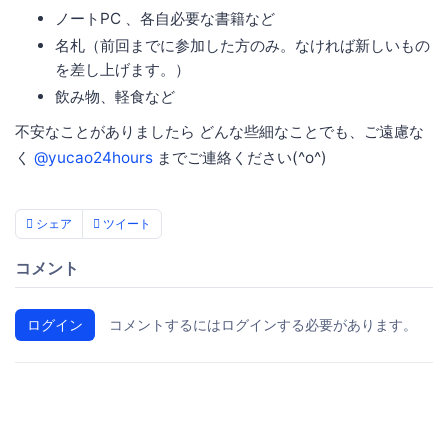
ノートPC 、各自必要な書籍など
名札（前回までに参加した方のみ。なければ新しいもの
を差し上げます。）
飲み物、軽食など
不安なことがありましたら どんな些細なことでも、ご遠慮な
く
@yucao24hours
までご連絡ください(^o^)
シェア
ツイート
コメント
ログイン
コメントするにはログインする必要があります。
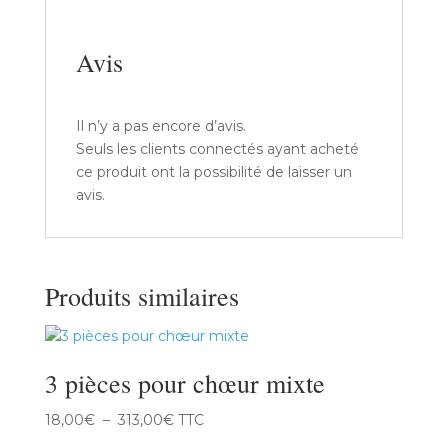
Avis
Il n’y a pas encore d’avis.
Seuls les clients connectés ayant acheté
ce produit ont la possibilité de laisser un
avis.
Produits similaires
3 pièces pour chœur mixte
Plage
18,00
€
–
313,00
€
TTC
de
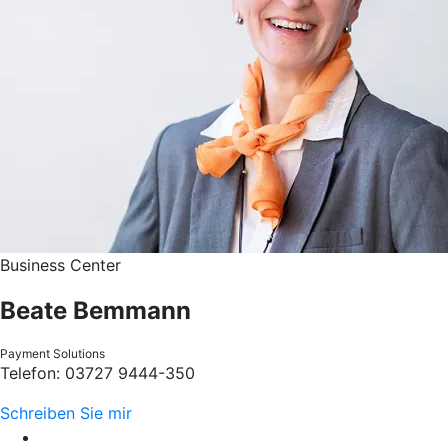
Business Center
Beate Bemmann
Payment Solutions
Telefon: 03727 9444-350
Schreiben Sie mir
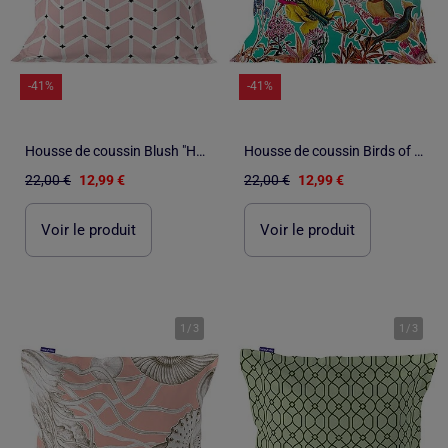
-41%
-41%
Housse de coussin Blush "Happyfriday
Housse de coussin Birds of paradise "Happyfriday
22,00 €
12,99 €
22,00 €
12,99 €
Voir le produit
Voir le produit
1
/
3
1
/
3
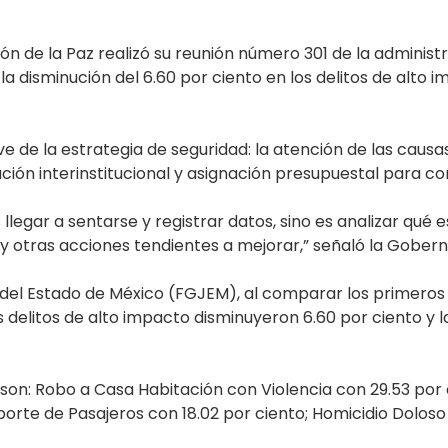
n de la Paz realizó su reunión número 301 de la adminis
 disminución del 6.60 por ciento en los delitos de alto im
e de la estrategia de seguridad: la atención de las causas 
nación interinstitucional y asignación presupuestal para c
llegar a sentarse y registrar datos, sino es analizar qu
as y otras acciones tendientes a mejorar,” señaló la Gobe
a del Estado de México (FGJEM), al comparar los primeros
os delitos de alto impacto disminuyeron 6.60 por ciento y l
 son: Robo a Casa Habitación con Violencia con 29.53 por 
orte de Pasajeros con 18.02 por ciento; Homicidio Doloso 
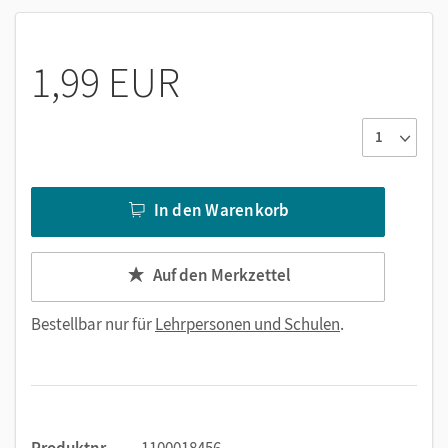
1,99 EUR
In den Warenkorb
Auf den Merkzettel
Bestellbar nur für
Lehrpersonen und Schulen
.
Produktnr.
1100018456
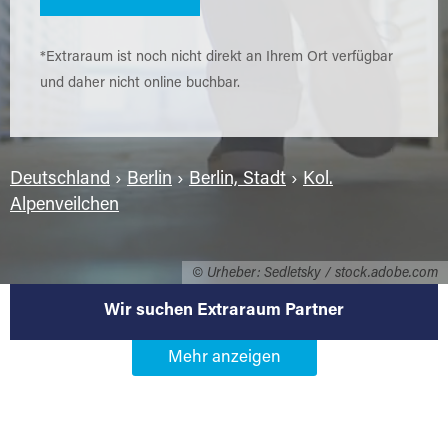
*Extraraum ist noch nicht direkt an Ihrem Ort verfügbar
und daher nicht online buchbar.
Deutschland
›
Berlin
›
Berlin, Stadt
›
Kol.
Alpenveilchen
© Urheber: Sedletsky / stock.adobe.com
Wir suchen Extraraum Partner
Werden Sie Extraraum Partner in
13581 Berlin-Kol. Alpenveilchen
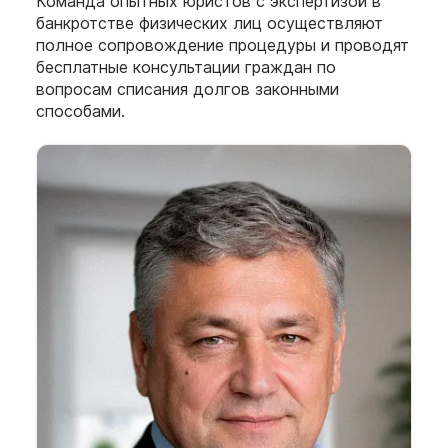
Команда опытных юристов с экспертизой в
банкротстве физических лиц осуществляют
полное сопровождение процедуры и проводят
бесплатные консультации граждан по
вопросам списания долгов законными
способами.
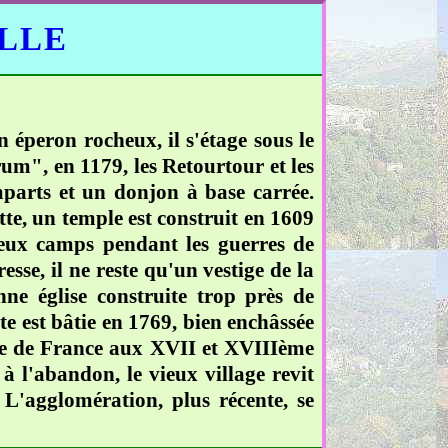
ELLE
n éperon rocheux, il s'étage sous le
um", en 1179, les Retourtour et les
mparts et un donjon à base carrée.
tte, un temple est construit en 1609
 deux camps pendant les guerres de
esse, il ne reste qu'un vestige de la
nne église construite trop près de
ste est bâtie en 1769, bien enchâssée
ume de France aux XVII et XVIIIème
à l'abandon, le vieux village revit
L'agglomération, plus récente, se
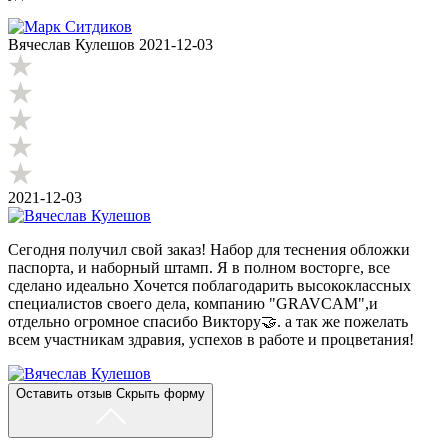
Вячеслав Кулешов
2021-12-03
2021-12-03
Сегодня получил свой заказ! Набор для теснения обложки
паспорта, и наборный штамп. Я в полном восторге, все
сделано идеально Хочется поблагодарить высококлассных
специалистов своего дела, компанию "GRAVCAM",и
отдельно огромное спасибо Виктору🤝. а так же пожелать
всем участникам здравия, успехов в работе и процветания!
Оставить отзыв
Скрыть форму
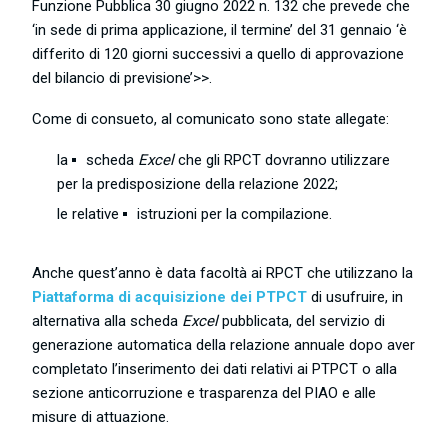
Funzione Pubblica 30 giugno 2022 n. 132 che prevede che
‘in sede di prima applicazione, il termine’ del 31 gennaio ‘è
differito di 120 giorni successivi a quello di approvazione
del bilancio di previsione’>>.
Come di consueto, al comunicato sono state allegate:
la
scheda
Excel
che gli RPCT dovranno utilizzare
per la predisposizione della relazione 2022;
le relative
istruzioni
per la compilazione.
Anche quest’anno è data facoltà ai RPCT che utilizzano la
Piattaforma di acquisizione dei PTPCT
di usufruire, in
alternativa alla scheda
Excel
pubblicata, del servizio di
generazione automatica della relazione annuale dopo aver
completato l’inserimento dei dati relativi ai PTPCT o alla
sezione anticorruzione e trasparenza del PIAO e alle
misure di attuazione.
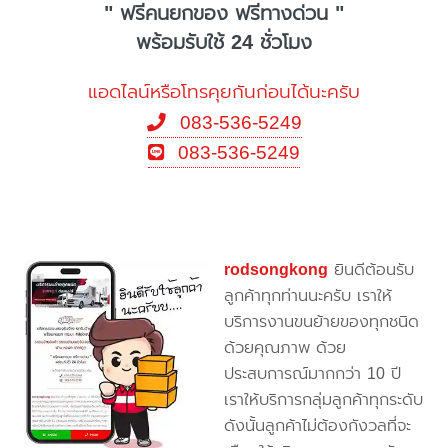
" ฟรีคนยกของ ฟรีทางด่วน "
พร้อมรับใช้ 24 ชั่วโมง
แอดไลน์หรือโทรคุยกันก่อนได้นะครับ
083-536-5249
083-536-5249
rodsongkong
ยินดีต้อนรับ
ลูกค้าทุกท่านนะครับ เราให้
บริการงานขนย้ายของทุกชนิด
ด้วยคุณภาพ ด้วย
ประสบการณ์มากกว่า 10 ปี
เราให้บริการกลุ่มลูกค้าทุกระดับ
ดังนั้นลูกค้าไม่ต้องกังวลที่จะ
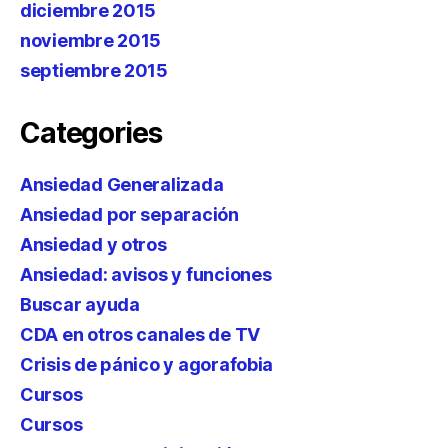
diciembre 2015
noviembre 2015
septiembre 2015
Categories
Ansiedad Generalizada
Ansiedad por separación
Ansiedad y otros
Ansiedad: avisos y funciones
Buscar ayuda
CDA en otros canales de TV
Crisis de pánico y agorafobia
Cursos
Cursos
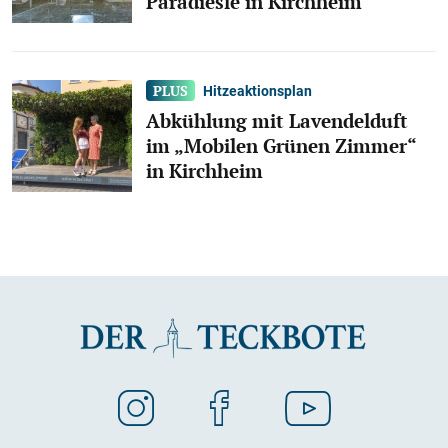
Paradiesle in Kirchheim
Hitzeaktionsplan
Abkühlung mit Lavendelduft
im „Mobilen Grünen Zimmer“
in Kirchheim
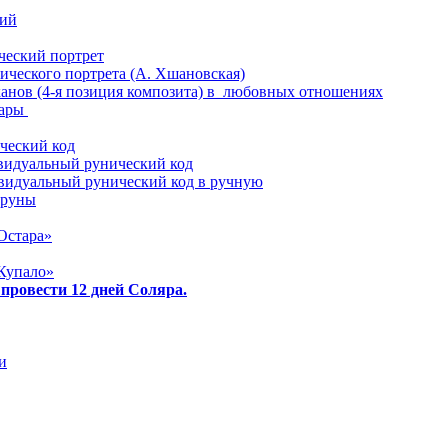
ий
еский портрет
ического портрета (А. Хшановская)
анов (4-я позиция композита) в любовных отношениях
пары
ческий код
видуальный рунический код
видуальный рунический код в ручную
 руны
Остара»
Купало»
 провести 12 дней Соляра.
и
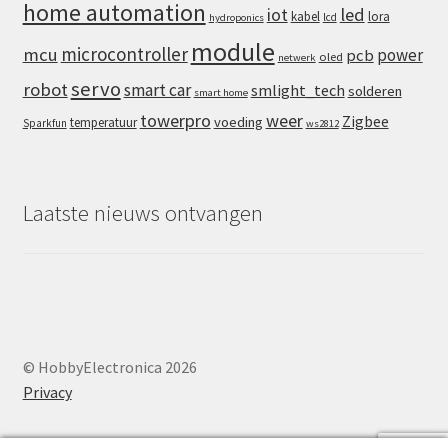
home automation
iot
led
kabel
lora
lcd
hydroponics
module
microcontroller
mcu
power
pcb
oled
netwerk
servo
robot
smart car
smlight_tech
solderen
smart home
towerpro
weer
Zigbee
voeding
temperatuur
Sparkfun
ws2812
Laatste nieuws ontvangen
© HobbyElectronica 2026
Privacy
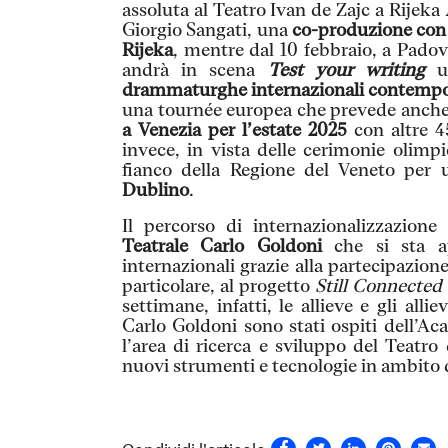
assoluta al Teatro Ivan de Zajc a Rijeka
Giorgio Sangati, una
co-produzione con 
Rijeka
, mentre dal 10 febbraio, a Padov
andrà in scena
Test your writing
un
drammaturghe internazionali contemp
una tournée europea che prevede anche
a Venezia per l’estate 2025
con altre 45
invece, in vista delle cerimonie olimp
fianco della Regione del Veneto per
Dublino
.
Il percorso di internazionalizzazione
Teatrale Carlo Goldoni
che si sta a
internazionali grazie alla partecipazio
particolare, al progetto
Still Connected 
settimane, infatti, le allieve e gli all
Carlo Goldoni sono stati ospiti dell’A
l’area di ricerca e sviluppo del Teatr
nuovi strumenti e tecnologie in ambito di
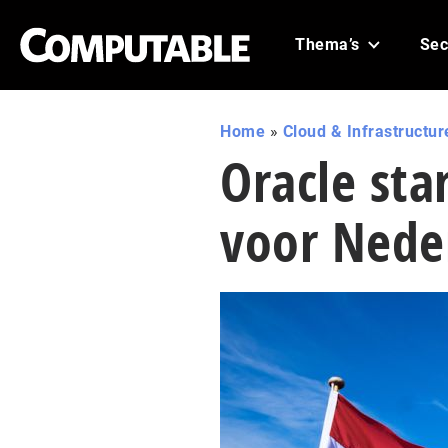
Thema’s
Sec
Home
»
Cloud & Infrastructur
Oracle sta
voor Nede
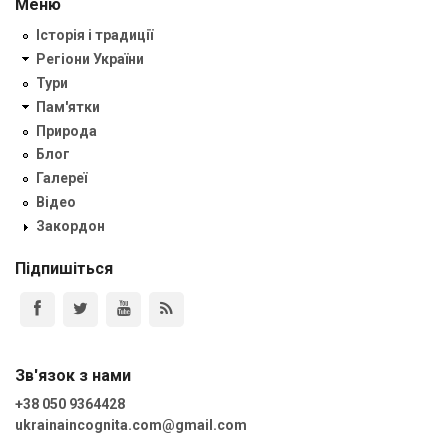
Меню
Історія і традиції
Регіони України
Тури
Пам'ятки
Природа
Блог
Галереї
Відео
Закордон
Підпишіться
Зв'язок з нами
+38 050 9364428
ukrainaincognita.com@gmail.com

# Exercise description
Leaving the pictures aside, repeat the data above exactly.

# Exercise answer
ノートPC 、各自必要な書籍など
名札（前回までに参加した方のみ。なければ新しいもの
を差し上げます。）
飲み物、軽食など
不安なことがありましたら どんな些細なことでも、ご遠慮な
く
@yucao24hours
までご連絡ください(^o^)
シェア
ツイート
コメント
ログイン
コメントするにはログインする必要があります。
Avis
Il n’y a pas encore d’avis.
Seuls les clients connectés ayant acheté
ce produit ont la possibilité de laisser un
avis.
Produits similaires
3 pièces pour chœur mixte
Plage
18,00
€
–
313,00
€
TTC
de
Business Center
Beate Bemmann
Payment Solutions
Telefon: 03727 9444-350
Schreiben Sie mir
-41%
-41%
Housse de coussin Blush "Happyfriday
Housse de coussin Birds of paradise "Happyfriday
22,00 €
12,99 €
22,00 €
12,99 €
Voir le produit
Voir le produit
1
/
3
1
/
3
n de la Paz realizó su reunión número 301 de la adminis
 disminución del 6.60 por ciento en los delitos de alto im
e de la estrategia de seguridad: la atención de las causas 
nación interinstitucional y asignación presupuestal para c
llegar a sentarse y registrar datos, sino es analizar qu
as y otras acciones tendientes a mejorar,” señaló la Gobe
a del Estado de México (FGJEM), al comparar los primeros
os delitos de alto impacto disminuyeron 6.60 por ciento y l
 son: Robo a Casa Habitación con Violencia con 29.53 por 
orte de Pasajeros con 18.02 por ciento; Homicidio Doloso 
1,99 EUR
In den Warenkorb
Auf den Merkzettel
Bestellbar nur für
Lehrpersonen und Schulen
.
Produktnr.
1100018456
*Extraraum ist noch nicht direkt an Ihrem Ort verfügbar
und daher nicht online buchbar.
Deutschland
›
Berlin
›
Berlin, Stadt
›
Kol.
Alpenveilchen
© Urheber: Sedletsky / stock.adobe.com
Wir suchen Extraraum Partner
Werden Sie Extraraum Partner in
13581 Berlin-Kol. Alpenveilchen
Команда опытных юристов с экспертизой в
банкротстве физических лиц осуществляют
полное сопровождение процедуры и проводят
бесплатные консультации граждан по
вопросам списания долгов законными
способами.
ELLE
n éperon rocheux, il s'étage sous le
um", en 1179, les Retourtour et les
mparts et un donjon à base carrée.
tte, un temple est construit en 1609
 deux camps pendant les guerres de
esse, il ne reste qu'un vestige de la
nne église construite trop près de
ste est bâtie en 1769, bien enchâssée
ume de France aux XVII et XVIIIème
à l'abandon, le vieux village revit
L'agglomération, plus récente, se
Вячеслав Кулешов
2021-12-03
2021-12-03
Сегодня получил свой заказ! Набор для теснения обложки
паспорта, и наборный штамп. Я в полном восторге, все
сделано идеально Хочется поблагодарить высококлассных
специалистов своего дела, компанию "GRAVCAM",и
отдельно огромное спасибо Виктору🤝. а так же пожелать
всем участникам здравия, успехов в работе и процветания!
Оставить отзыв
Скрыть форму
Funzione Pubblica 30 giugno 2022 n. 132 che prevede che
‘in sede di prima applicazione, il termine’ del 31 gennaio ‘è
differito di 120 giorni successivi a quello di approvazione
del bilancio di previsione’>>.
Come di consueto, al comunicato sono state allegate:
la
scheda
Excel
che gli RPCT dovranno utilizzare
per la predisposizione della relazione 2022;
le relative
istruzioni
per la compilazione.
Anche quest’anno è data facoltà ai RPCT che utilizzano la
Piattaforma di acquisizione dei PTPCT
di usufruire, in
alternativa alla scheda
Excel
pubblicata, del servizio di
generazione automatica della relazione annuale dopo aver
completato l’inserimento dei dati relativi ai PTPCT o alla
sezione anticorruzione e trasparenza del PIAO e alle
misure di attuazione.
" ฟรีคนยกของ ฟรีทางด่วน "
พร้อมรับใช้ 24 ชั่วโมง
แอดไลน์หรือโทรคุยกันก่อนได้นะครับ
083-536-5249
083-536-5249
rodsongkong
ยินดีต้อนรับ
ลูกค้าทุกท่านนะครับ เราให้
บริการงานขนย้ายของทุกชนิด
ด้วยคุณภาพ ด้วย
ประสบการณ์มากกว่า 10 ปี
เราให้บริการกลุ่มลูกค้าทุกระดับ
ดังนั้นลูกค้าไม่ต้องกังวลที่จะ
diciembre 2015
noviembre 2015
septiembre 2015
Categories
Ansiedad Generalizada
Ansiedad por separación
Ansiedad y otros
Ansiedad: avisos y funciones
Buscar ayuda
CDA en otros canales de TV
Crisis de pánico y agorafobia
Cursos
Cursos
Paradiesle in Kirchheim
Hitzeaktionsplan
Abkühlung mit Lavendelduft
im „Mobilen Grünen Zimmer“
in Kirchheim
ий
еский портрет
ического портрета (А. Хшановская)
анов (4-я позиция композита) в любовных отношениях
пары
ческий код
видуальный рунический код
видуальный рунический код в ручную
 руны
Остара»
Купало»
 провести 12 дней Соляра.
и
home automation
iot
led
kabel
lora
lcd
hydroponics
module
microcontroller
mcu
power
pcb
oled
netwerk
servo
robot
smart car
smlight_tech
solderen
smart home
towerpro
weer
Zigbee
voeding
temperatuur
Sparkfun
ws2812
Laatste nieuws ontvangen
© HobbyElectronica 2026
Privacy
assoluta al Teatro Ivan de Zajc a Rijeka
Giorgio Sangati, una
co-produzione con 
Rijeka
, mentre dal 10 febbraio, a Padov
andrà in scena
Test your writing
un
drammaturghe internazionali contemp
una tournée europea che prevede anche
a Venezia per l’estate 2025
con altre 45
invece, in vista delle cerimonie olimp
fianco della Regione del Veneto per
Dublino
.
Il percorso di internazionalizzazione
Teatrale Carlo Goldoni
che si sta a
internazionali grazie alla partecipazio
particolare, al progetto
Still Connected 
settimane, infatti, le allieve e gli all
Carlo Goldoni sono stati ospiti dell’A
l’area di ricerca e sviluppo del Teatr
nuovi strumenti e tecnologie in ambito di
Thema’s
Sec
Home
»
Cloud & Infrastructur
Oracle sta
voor Nede
Меню
Історія і традиції
Регіони України
Тури
Пам'ятки
Природа
Блог
Галереї
Відео
Закордон
Підпишіться
Зв'язок з нами
+38 050 9364428
ukrainaincognita.com@gmail.com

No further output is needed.